When an individual sustains a significant head injury, it is not uncommon for them to experience some level of post-concussion syndrome. Post-concussion syndrome, also known as PCS, is a medical condition that persists for weeks to months after a head injury has occurred. Not everyone who experiences a head injury will get post-concussion syndrome. Symptoms of post-concussive syndrome often includes, but is not limited to persistent headache after injury, mental changes such as amnesia and fogginess, dizziness or fatigue. Daily functioning activities, the ability to concentrate, think and remember things along with mood changes can be signs of post-concussive syndrome as well. Young age and prior history of headaches can be risk factors for post-concussive syndrome.
Post-concussive syndrome can only be diagnosed by a medical provider through the use of history, physical exam and perhaps some diagnostic testing such as CT or MRI scans of the head. Symptoms of PCS can be vague and attributable to other causes making it difficult to diagnose. Once other conditions such as infection, bleeding injury to the brain, or poisoning have been ruled out and PCS confirmed, treatment can begin.

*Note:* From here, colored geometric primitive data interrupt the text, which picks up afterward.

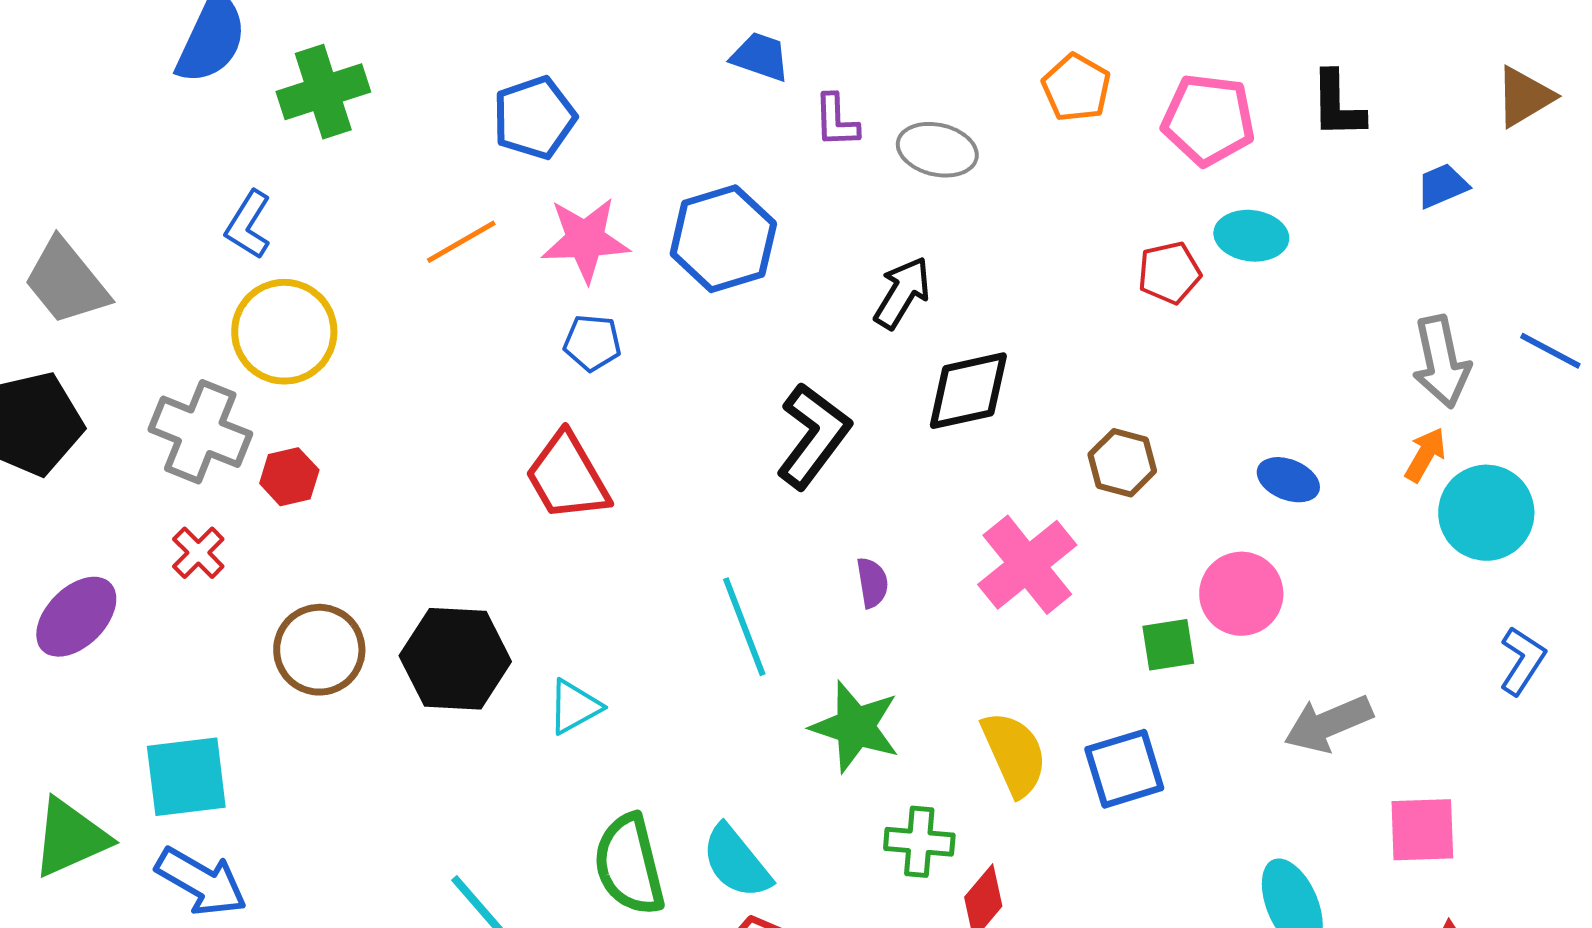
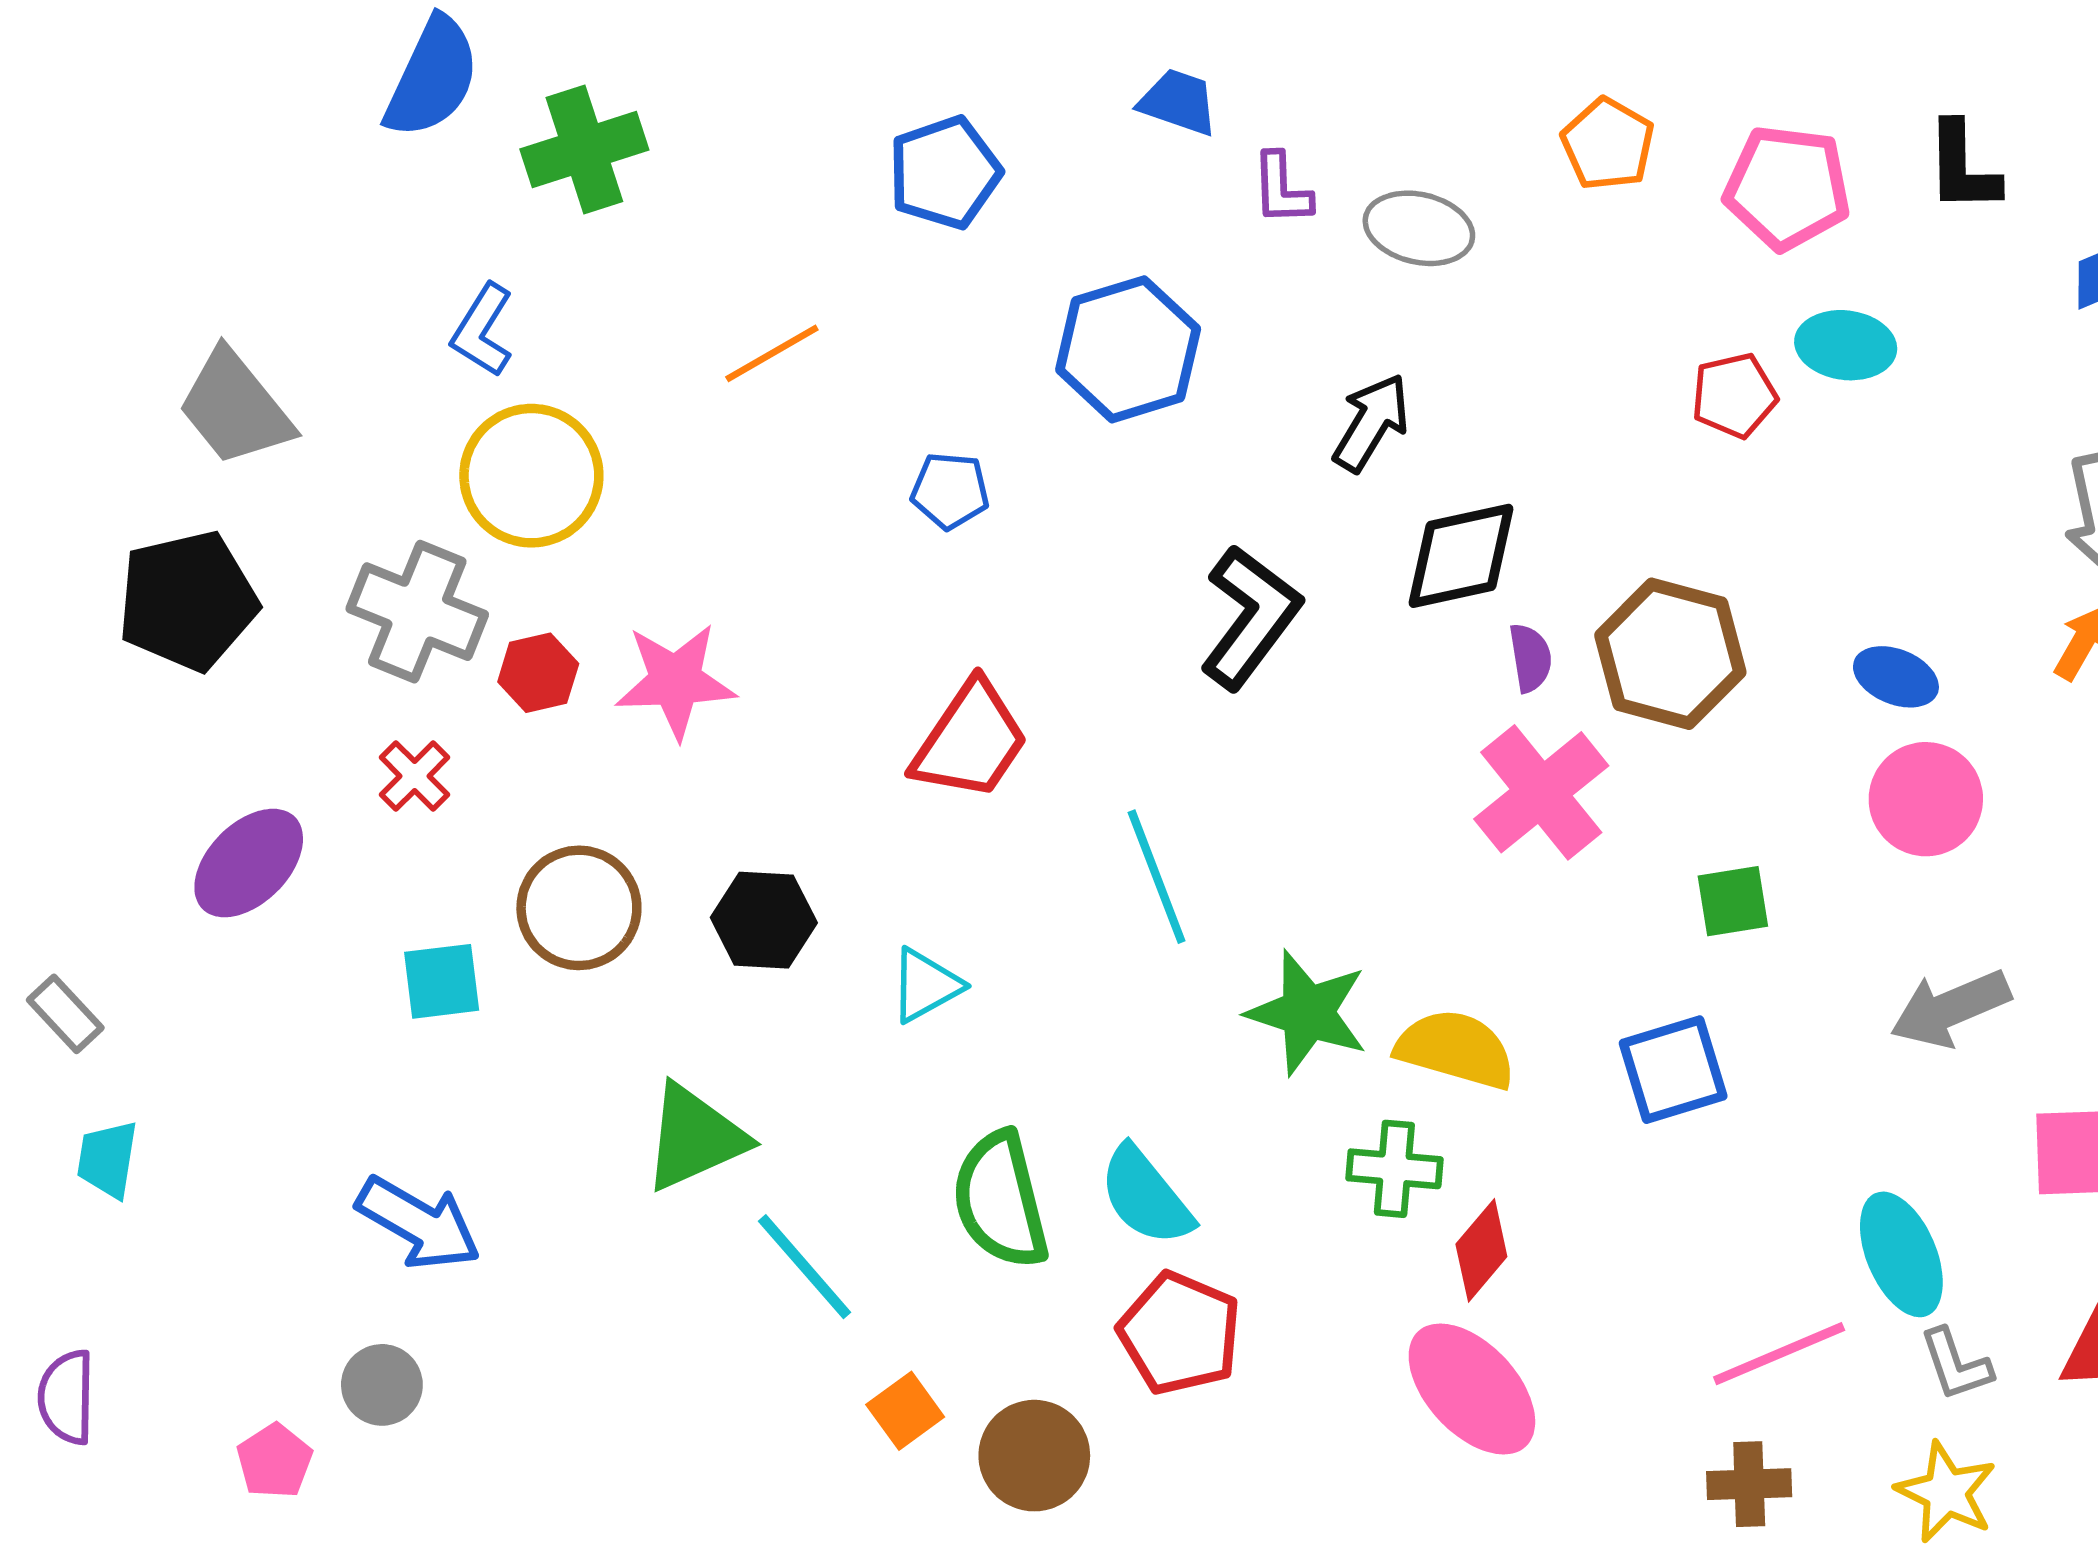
blue pentagon: (534, 118) -> (945, 173), moved
pink star: (585, 240) -> (675, 681), moved
brown hexagon: (1122, 463) -> (1670, 654), size x1.6
red trapezoid: (567, 477) -> (970, 741), moved, turned -116
purple semicircle: (872, 583) -> (1530, 658), moved
pink circle: (1241, 594) -> (1926, 799), moved
black hexagon: (455, 659) -> (764, 920), size x0.7
yellow semicircle: (1014, 754) -> (1456, 1049), moved, turned -50
cyan square: (186, 777) -> (442, 981), moved, size x0.7
green triangle: (70, 838) -> (695, 1138), moved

The treatment of post-concussion syndrome centers on rest, minimizing stress and treating the symptoms of PCS. Pain medication may be prescribed for headaches and a specialist such as a neurologist and/or psychiatrist may be consulted to treat mental health symptoms associated with post-concussion syndrome. The use of antidepressants and psychotherapy is not uncommon for those suffering from persistent mood disorders from PCS.
Treatment for PCS can be difficult and complex because many of its symptoms can also result solely from pain or from post-traumatic stress disorder. Because of the significant impact PCS can have of a person’s mental health, proper counseling is important. Counseling can help determine the cause of symptoms through education, stabilization, and coping methods. Cognitive rehabilitation programs and other therapies often include the components of education, compensation and process-specific training. These therapies work together to increase the individual’s ability to meet the demands of daily life and restore as much mental acuity as possible.